Obviously, this conventional approach is a start. By profiling and analyzing data, organizations discover (often for the first time) how serious their data quality issues really are. By standardizing data, some of the inconsistencies that cause conventional software to fail are eliminated.
But how is it that these data quality issues happened in the first place? And how can organizations avoid them recurring? Conventional approaches don’t really address these issues.
Data quality problems don’t happen by accident: they usually reflect either:
• Errors at the point of data entry, or….
• Inconsistencies and differences among internal systems, or…
• Inconsistencies among 3rd party and various internal data sources
The conventional data quality approach doesn’t address any of these problems at the root. Instead, it looks to clean up problems after the fact. A better alternative combines this conventional data quality approach with one that is more dynamic, less centralized, and doesn’t depend on rigid data standardization. One that attacks data quality issues at the root cause, in real time.

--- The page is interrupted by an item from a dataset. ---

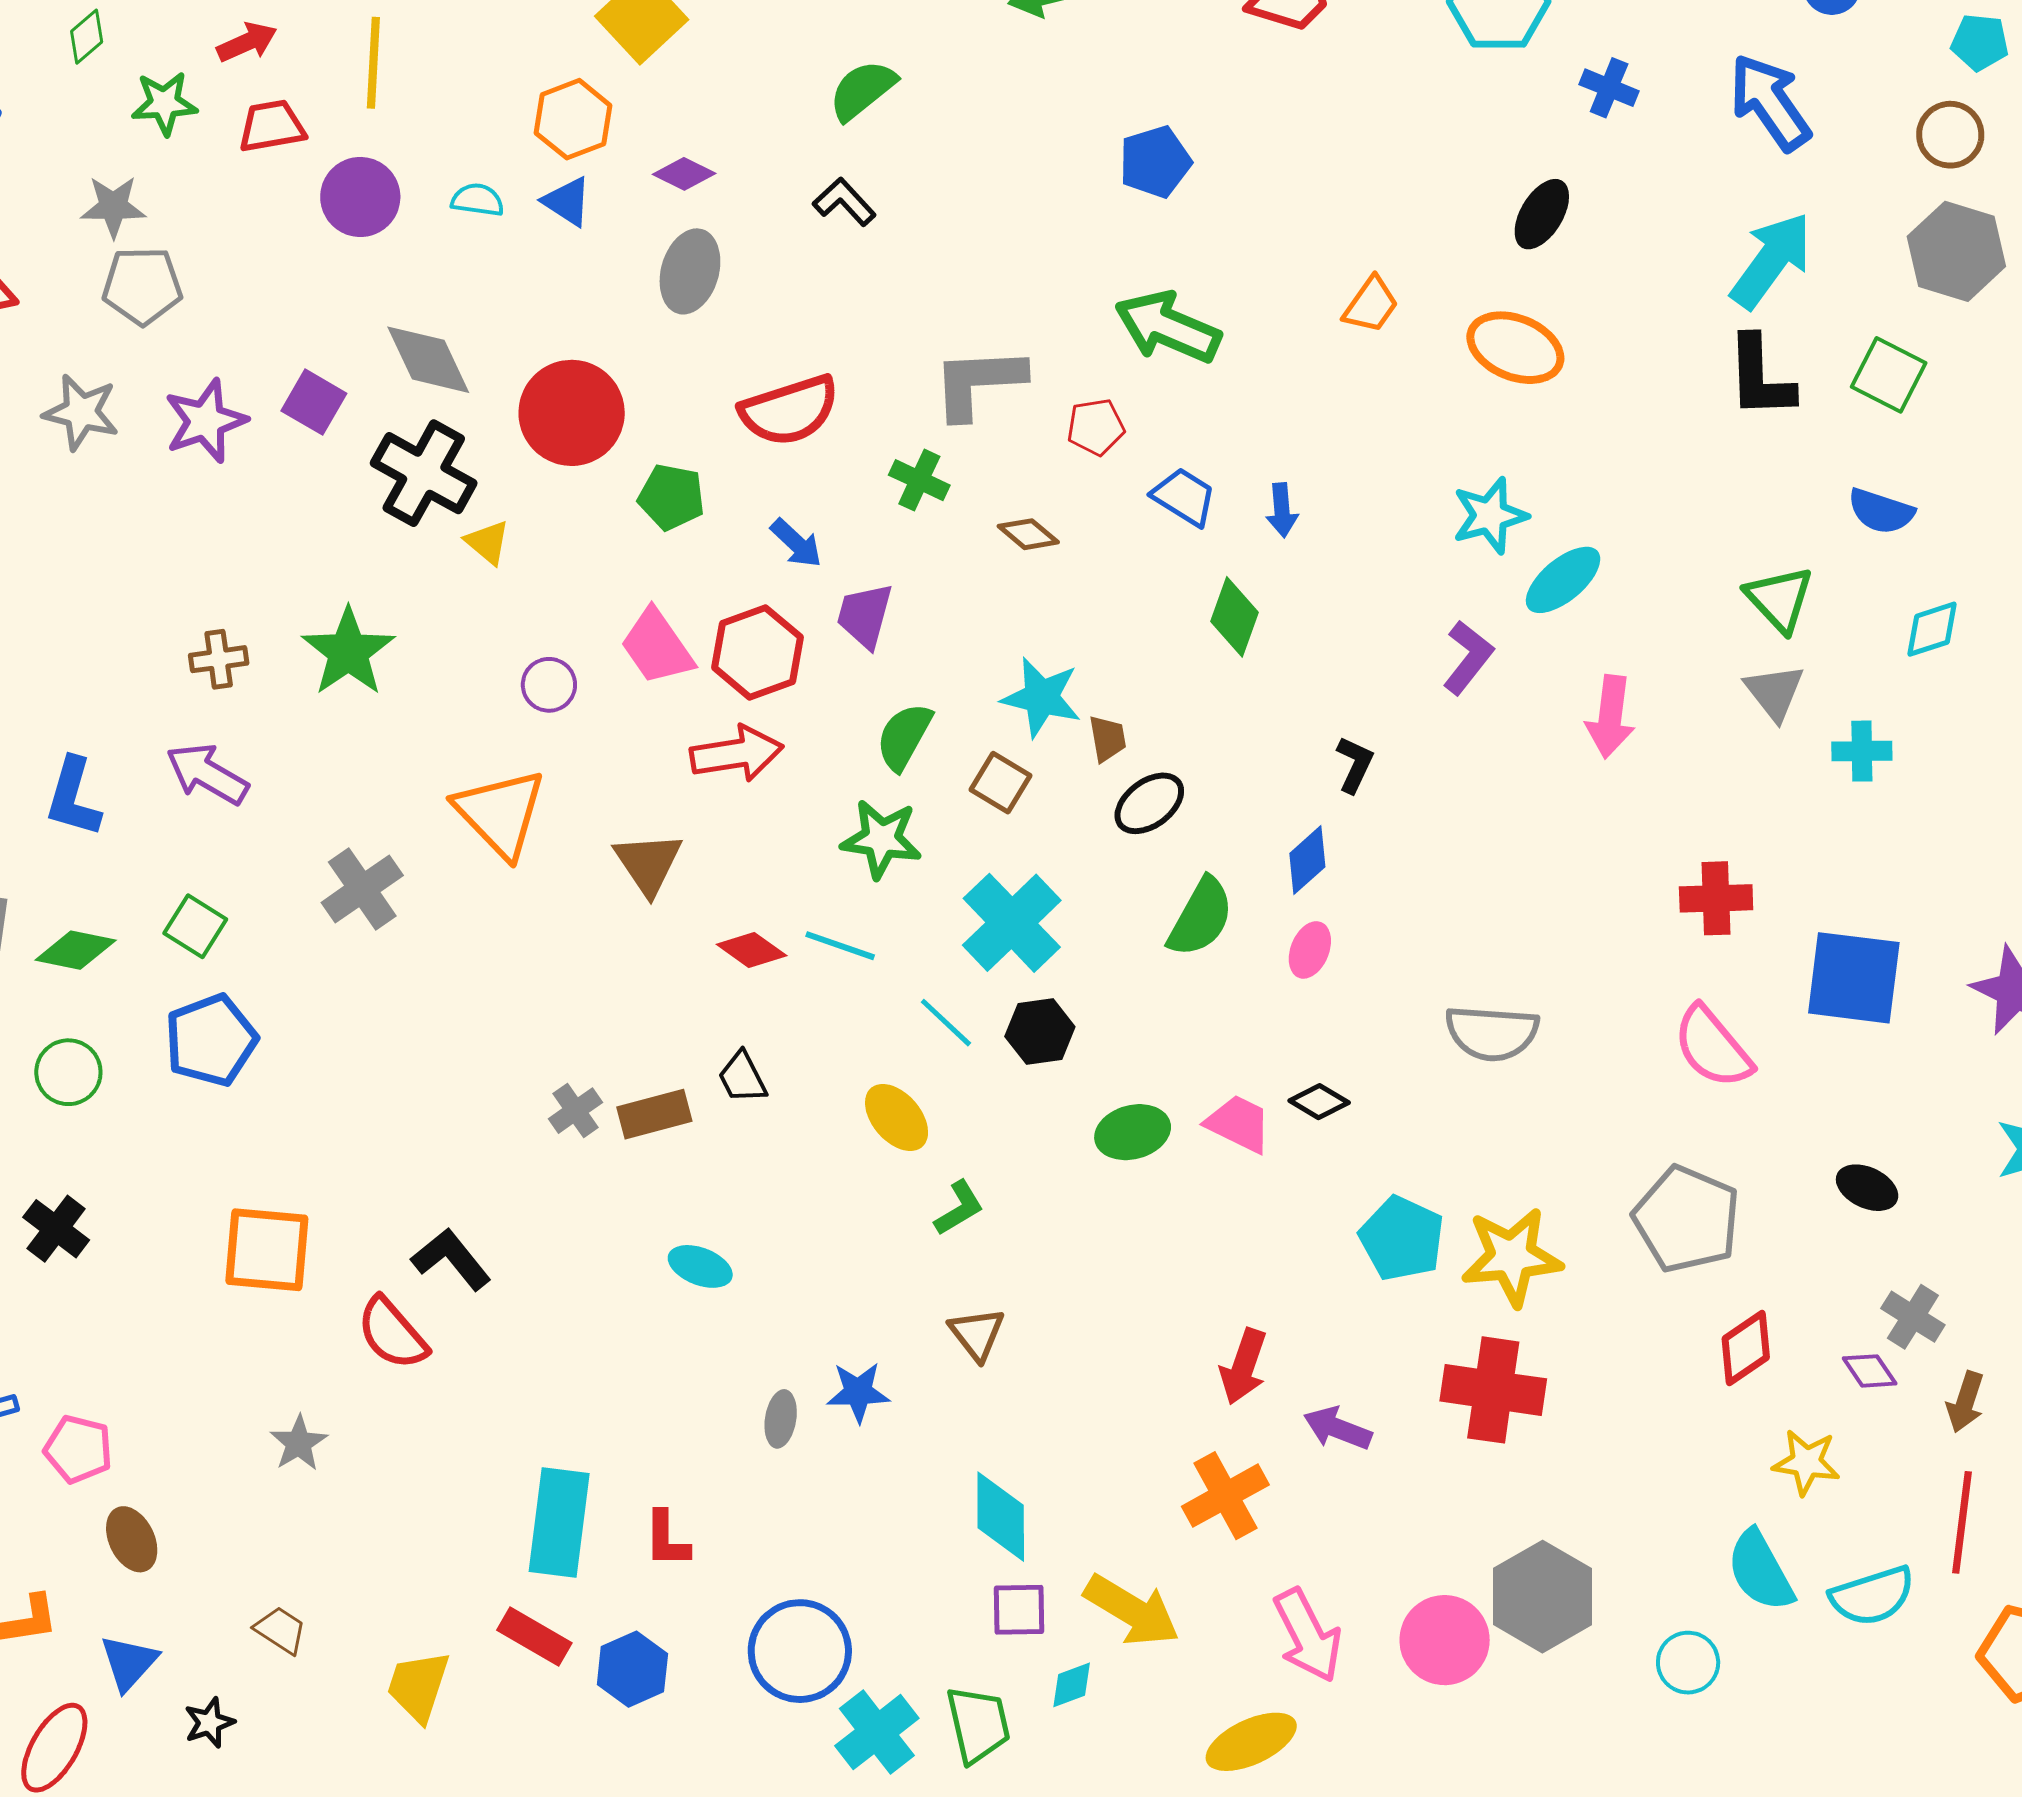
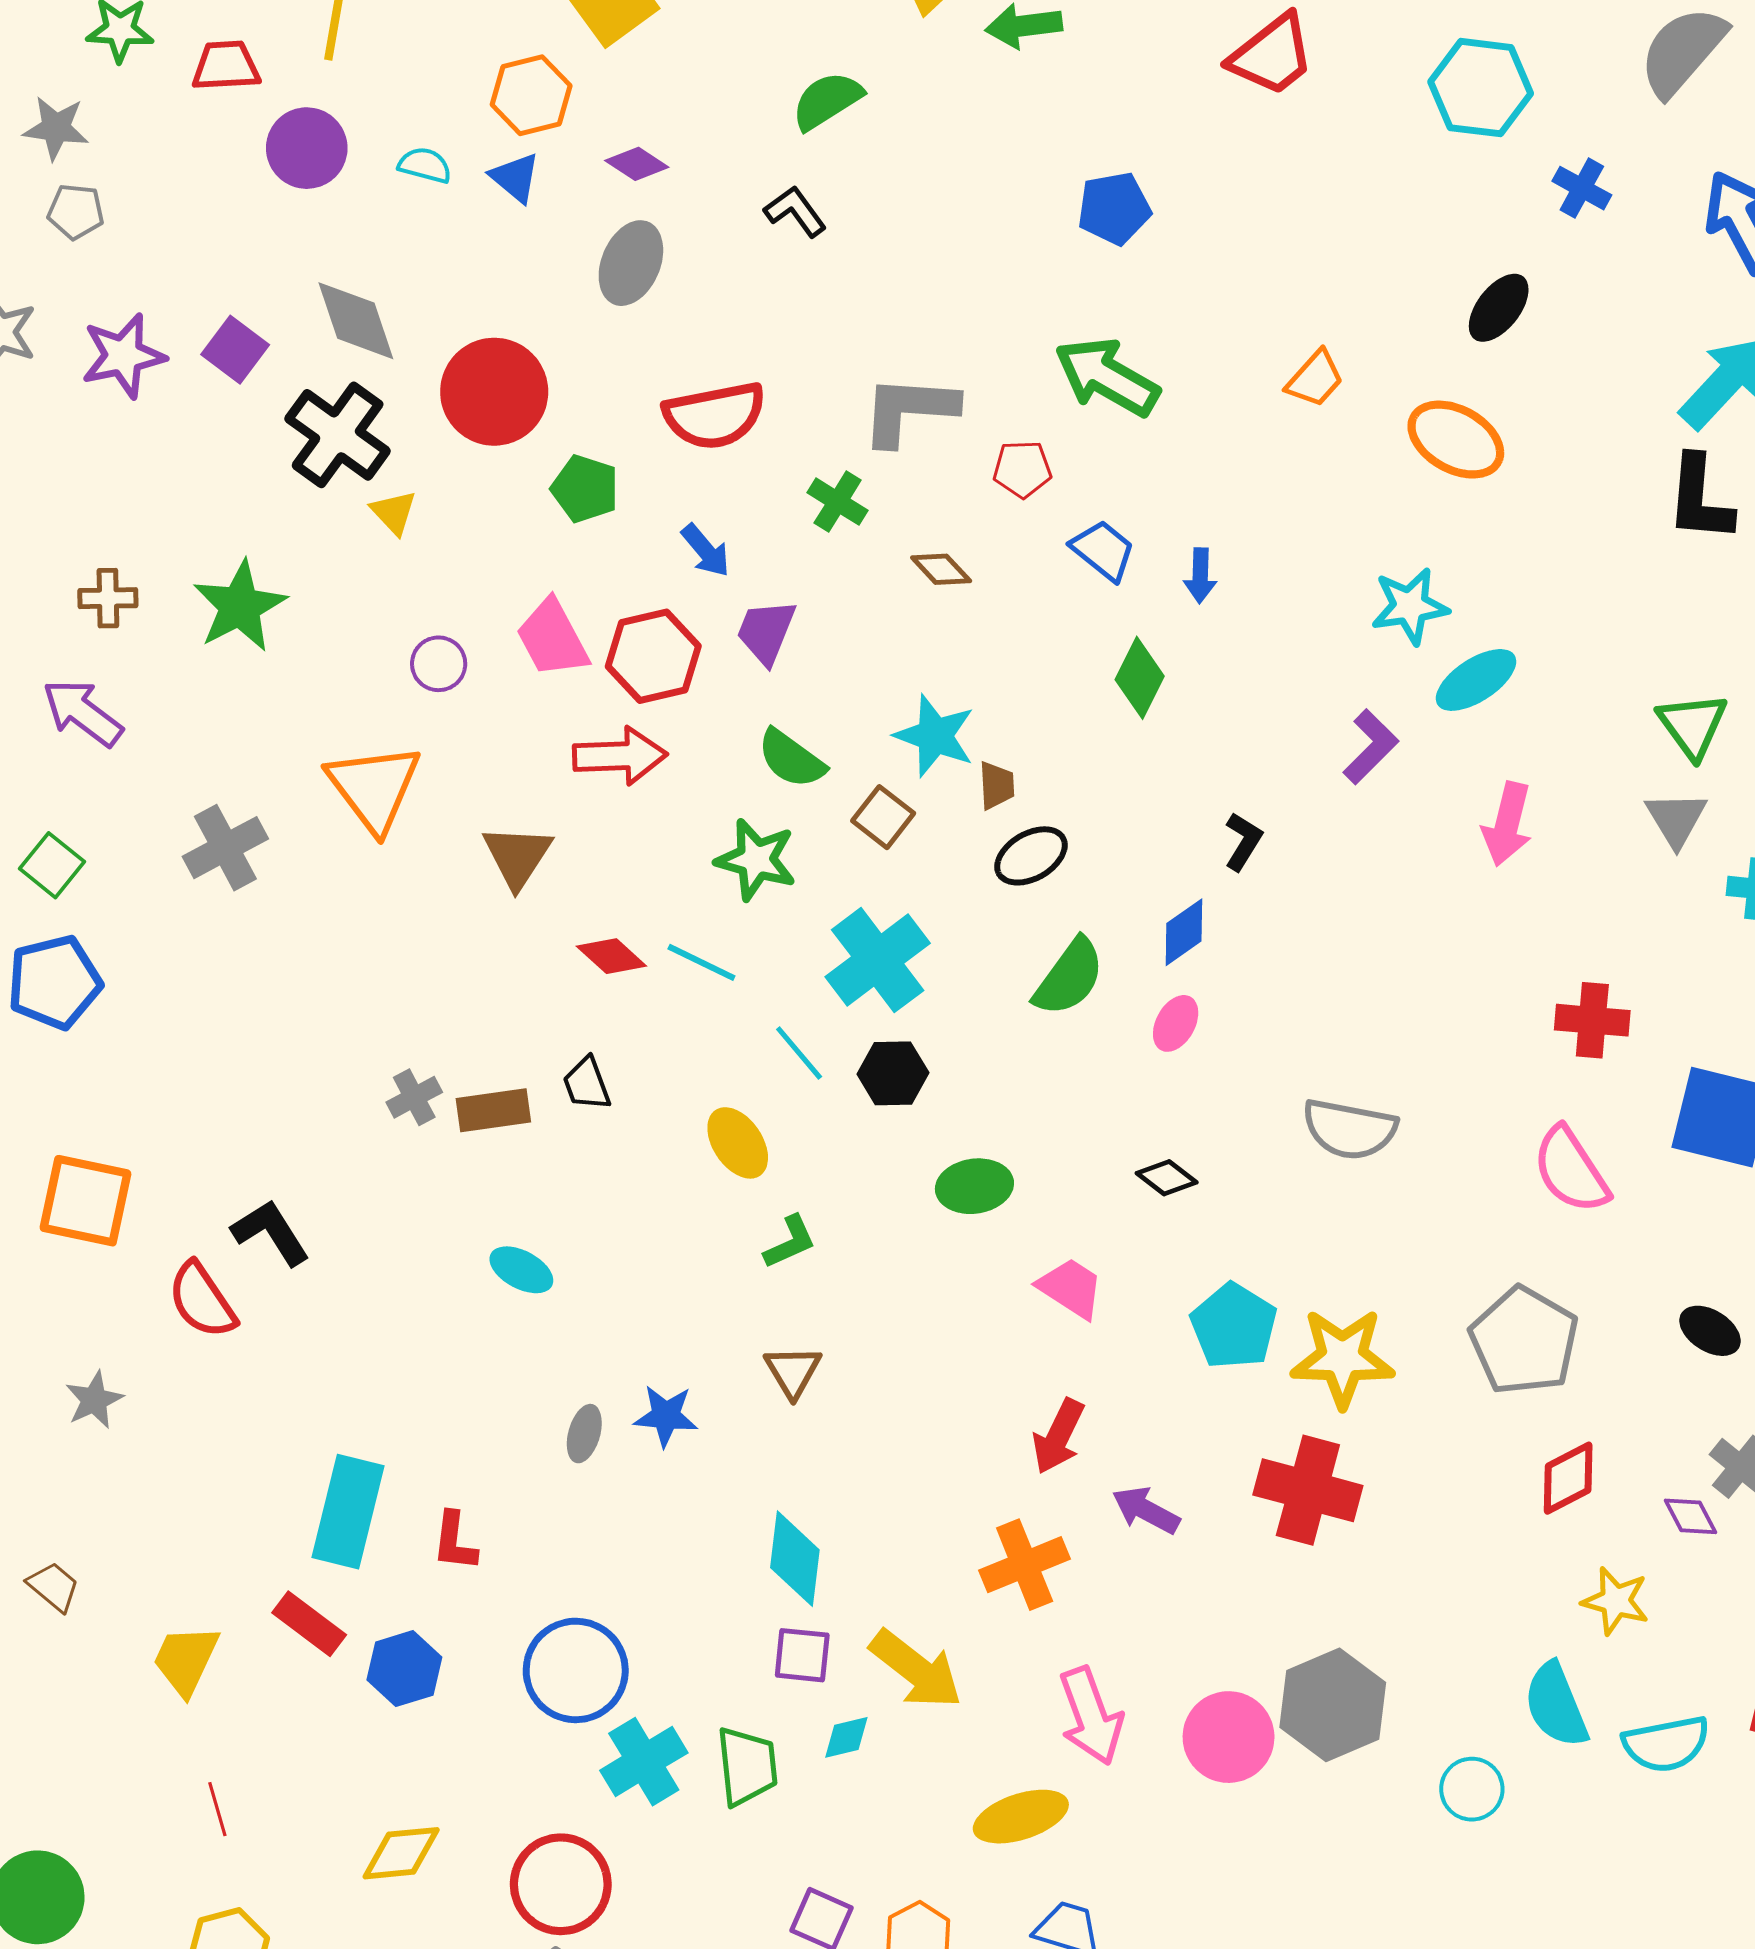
gray pentagon: (142, 286) -> (76, 212), size x0.7
green semicircle: (904, 737) -> (791, 759), turned -90
pink trapezoid: (1239, 1124) -> (1071, 1288), moved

So, one of the keys to data quality is to empower people responsible for data entry to find what they’re looking for at the beginning of the process. Users need an easy to use facility, built-in to their existing business processes, that works reliably despite typical data errors and inconsistencies. The trick is to ensure that users come up with the right match the first time: studies show that front line personnel resist having to conduct multiple requests. Conventional, batch-oriented data quality software doesn’t help here at all. Moreover, users shouldn’t have to use a separate GUI. The matching facility should be integrated with the application they’re already using, and require minimal change to the existing workflow.
The most impactful business benefits are downstream – in the unrealized economies of scale and improved efficiency by not throwing a lot of people and repeated work effort at the multiple problems created by poor data quality.